Один из рабочих, слегка усмехнувшись, отвечает на эту приветственную речь. Он благодарит и, как бы мимоходом, напоминает, что Октябрьская революция покончила не с царем, а с капитализмом и что дело не столько в организации труда вообще, сколько в новой организации труда, о которой говорил Ленин, в такой организации, которая пробуждает инициативу рабочих и использует их творческий энтузиазм для ускорения темпов строительства.

Американский инженер не замечает этого намека, он еще не понимает того, что видит. А где уж понять далекой Америке!

...Мистер Альберт Кан в Детройте терпеливо выслушивает советских инженеров. Они - крупные заказчики, можно потратить несколько часов на этих всегда торопливых людей, которые назначают кратчайшие сроки поставок, словно свой Тракторный завод они строят в Америке, а не где-то в южной России.

Когда советские инженеры уезжают, Кан принимает журналистов, жаждущих узнать его мнение о советских заказчиках. Это отличный материал для газетной статьи - не каждый день бывает такая сенсация: Америка строит для большевиков большой завод!

Альберт Кан не скупится на слова. В статье вы найдете несколько общих фраз, несколько конкретных высказываний о проекте завода и затем оценку перспектив: разумеется, трудно строить в отсталой стране; у нас, в Америке, мы построили бы все эти корпуса и смонтировали бы все заказанное оборудование за пять-шесть месяцев. Русским на это понадобится минимум полтора года. "Говорю, вам: ничто так не тормозит работу, как отсталость".

Журналисты старательно записали слова мистера Кана.

- Надеемся, - говорят советские инженеры при следующей встрече с Каном, - что ваши скептические прогнозы не отразятся на темпах выполнения заказов?
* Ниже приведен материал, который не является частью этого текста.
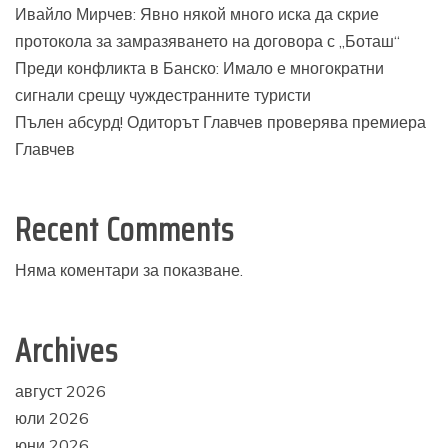
Ивайло Мирчев: Явно някой много иска да скрие
протокола за замразяването на договора с „Боташ“
Преди конфликта в Банско: Имало е многократни
сигнали срещу чуждестранните туристи
Пълен абсурд! Одиторът Главчев проверява премиера
Главчев
Recent Comments
Няма коментари за показване.
Archives
август 2026
юли 2026
юни 2026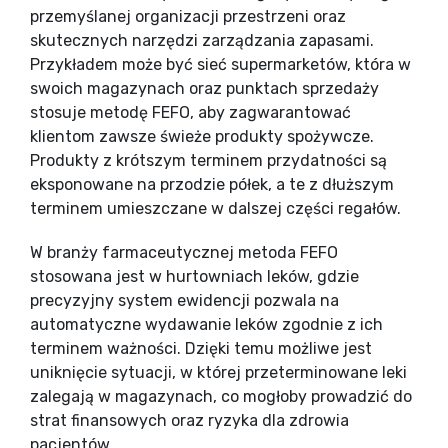
przemyślanej organizacji przestrzeni oraz
skutecznych narzędzi zarządzania zapasami.
Przykładem może być sieć supermarketów, która w
swoich magazynach oraz punktach sprzedaży
stosuje metodę FEFO, aby zagwarantować
klientom zawsze świeże produkty spożywcze.
Produkty z krótszym terminem przydatności są
eksponowane na przodzie półek, a te z dłuższym
terminem umieszczane w dalszej części regałów.
W branży farmaceutycznej metoda FEFO
stosowana jest w hurtowniach leków, gdzie
precyzyjny system ewidencji pozwala na
automatyczne wydawanie leków zgodnie z ich
terminem ważności. Dzięki temu możliwe jest
uniknięcie sytuacji, w której przeterminowane leki
zalegają w magazynach, co mogłoby prowadzić do
strat finansowych oraz ryzyka dla zdrowia
pacjentów.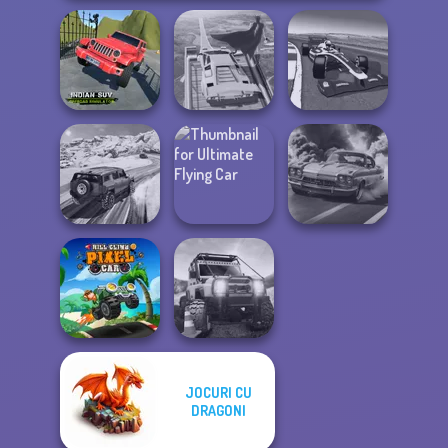
Indian SUV
Offroad
Super Hero
Grand Extreme
Simulator
Driving School
Racing
SUV Snow
Ultimate Flying
Driving 3D
Car
3D Car Simulator
JOCURI CU
Hill Climb Pixel
DRAGONI
Car
Offroad Life 3D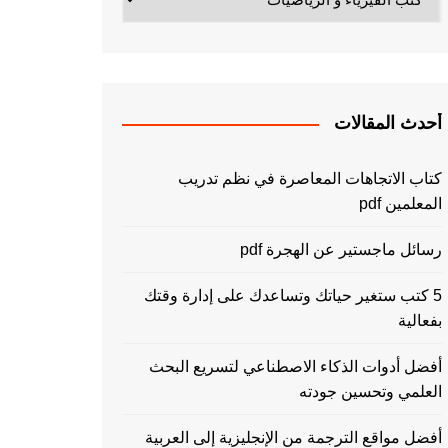
أحدث المقالات
كتاب الاتجاهات المعاصرة في نظم تدريب
المعلمين pdf
رسائل ماجستير عن الهجرة pdf
5 كتب ستغير حياتك وتساعدك على إدارة وقتك
بفعالية
أفضل أدوات الذكاء الاصطناعي لتسريع البحث
العلمي وتحسين جودته
أفضل مواقع الترجمة من الإنجليزية إلى العربية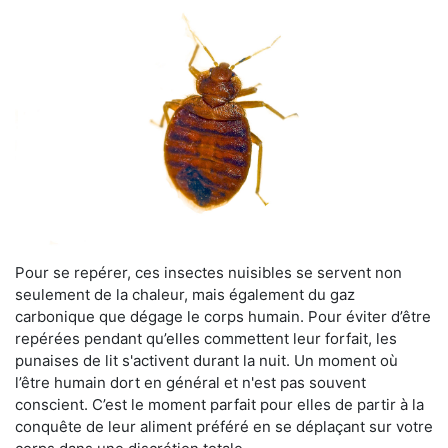
Pour se repérer, ces insectes nuisibles se servent non
seulement de la chaleur, mais également du gaz
carbonique que dégage le corps humain. Pour éviter d’être
repérées pendant qu’elles commettent leur forfait, les
punaises de lit s'activent durant la nuit. Un moment où
l’être humain dort en général et n'est pas souvent
conscient. C’est le moment parfait pour elles de partir à la
conquête de leur aliment préféré en se déplaçant sur votre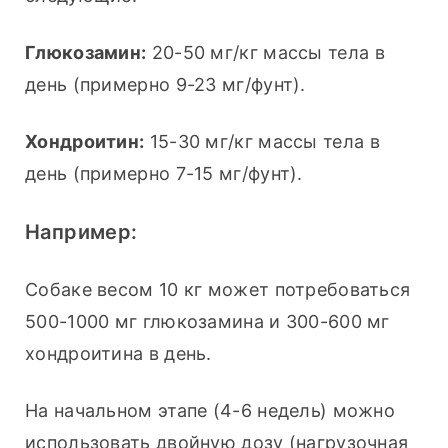
Глюкозамин:
 20-50 мг/кг массы тела в 
день (примерно 9-23 мг/фунт).
Хондроитин:
 15-30 мг/кг массы тела в 
день (примерно 7-15 мг/фунт).
Например:
Собаке весом 10 кг может потребоваться 
500-1000 мг глюкозамина и 300-600 мг 
хондроитина в день.
На начальном этапе (4-6 недель) можно 
использовать двойную дозу (нагрузочная 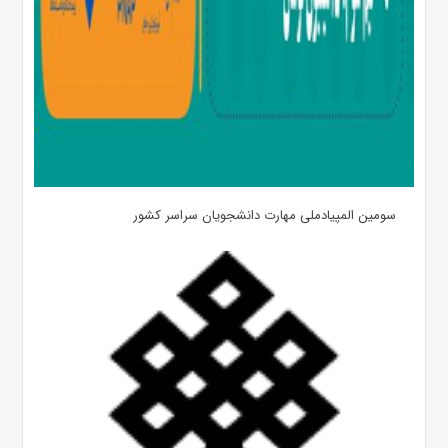
سومین المپیادملی مهارت دانشجویان سراسر کشور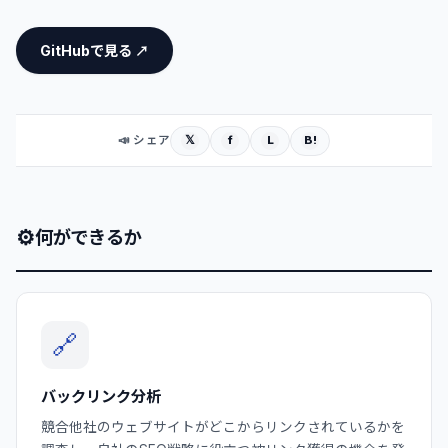
GitHubで見る ↗
𝕏
f
L
B!
📣 シェア
⚙
何ができるか
🔗
バックリンク分析
競合他社のウェブサイトがどこからリンクされているかを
Альберт Кан учтиво заверяет, что ни в коем случае.

А сам не спешит.

Далеко за океаном, на берегу Волги, о Детройте начинают говорить непочтительно. Что же там копается Америка? Мы ждем. Уже заложены фундаменты. Уже приготовлены краны и пневматические молотки. А американских конструкций все нет. Америка опаздывает.
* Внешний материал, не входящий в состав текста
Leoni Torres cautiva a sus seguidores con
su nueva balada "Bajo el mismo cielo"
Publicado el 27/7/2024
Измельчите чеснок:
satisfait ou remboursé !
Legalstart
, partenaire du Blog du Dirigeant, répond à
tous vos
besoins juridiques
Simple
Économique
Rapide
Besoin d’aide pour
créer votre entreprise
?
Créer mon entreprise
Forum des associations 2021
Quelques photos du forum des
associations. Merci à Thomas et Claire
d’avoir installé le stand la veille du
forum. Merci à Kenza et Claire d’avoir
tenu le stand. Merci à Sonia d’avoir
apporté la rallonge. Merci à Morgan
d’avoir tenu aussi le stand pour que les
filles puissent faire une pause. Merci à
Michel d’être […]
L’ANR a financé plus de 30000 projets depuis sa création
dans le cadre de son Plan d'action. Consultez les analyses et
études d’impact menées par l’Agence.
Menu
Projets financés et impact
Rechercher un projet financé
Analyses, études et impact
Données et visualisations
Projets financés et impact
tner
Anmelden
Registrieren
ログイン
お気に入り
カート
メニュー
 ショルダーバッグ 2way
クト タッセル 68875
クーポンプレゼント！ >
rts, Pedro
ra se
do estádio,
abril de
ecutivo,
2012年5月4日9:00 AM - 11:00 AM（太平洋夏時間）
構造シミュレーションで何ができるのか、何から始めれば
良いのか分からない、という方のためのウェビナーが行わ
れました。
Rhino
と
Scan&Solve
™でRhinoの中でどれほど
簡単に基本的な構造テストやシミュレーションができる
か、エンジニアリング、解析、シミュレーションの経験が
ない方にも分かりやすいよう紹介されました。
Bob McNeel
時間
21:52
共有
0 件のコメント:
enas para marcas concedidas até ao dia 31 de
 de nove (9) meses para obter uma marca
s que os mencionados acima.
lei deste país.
Над Волгой появились первые туманы.

Осень.

Снова придет зима, снова придется приостановить работы. А к концу будущего года Тракторстрой должен быть сдан в эксплуатацию.

У Альберта Кана, видимо, хватает терпения, но на Тракторстрое уже с нетерпением поглядывают на юг, ждут не дождутся телеграммы из Новороссийска о прибытии американского оборудования. Ибо никто на Тракторстрое не может допустить, что пароход с долгожданным грузом зря простоит в порту, будет оставлен без внимания. В Новороссийске уже знают, что такое Сталинградский тракторный, и тоже хотят участвовать в стройке.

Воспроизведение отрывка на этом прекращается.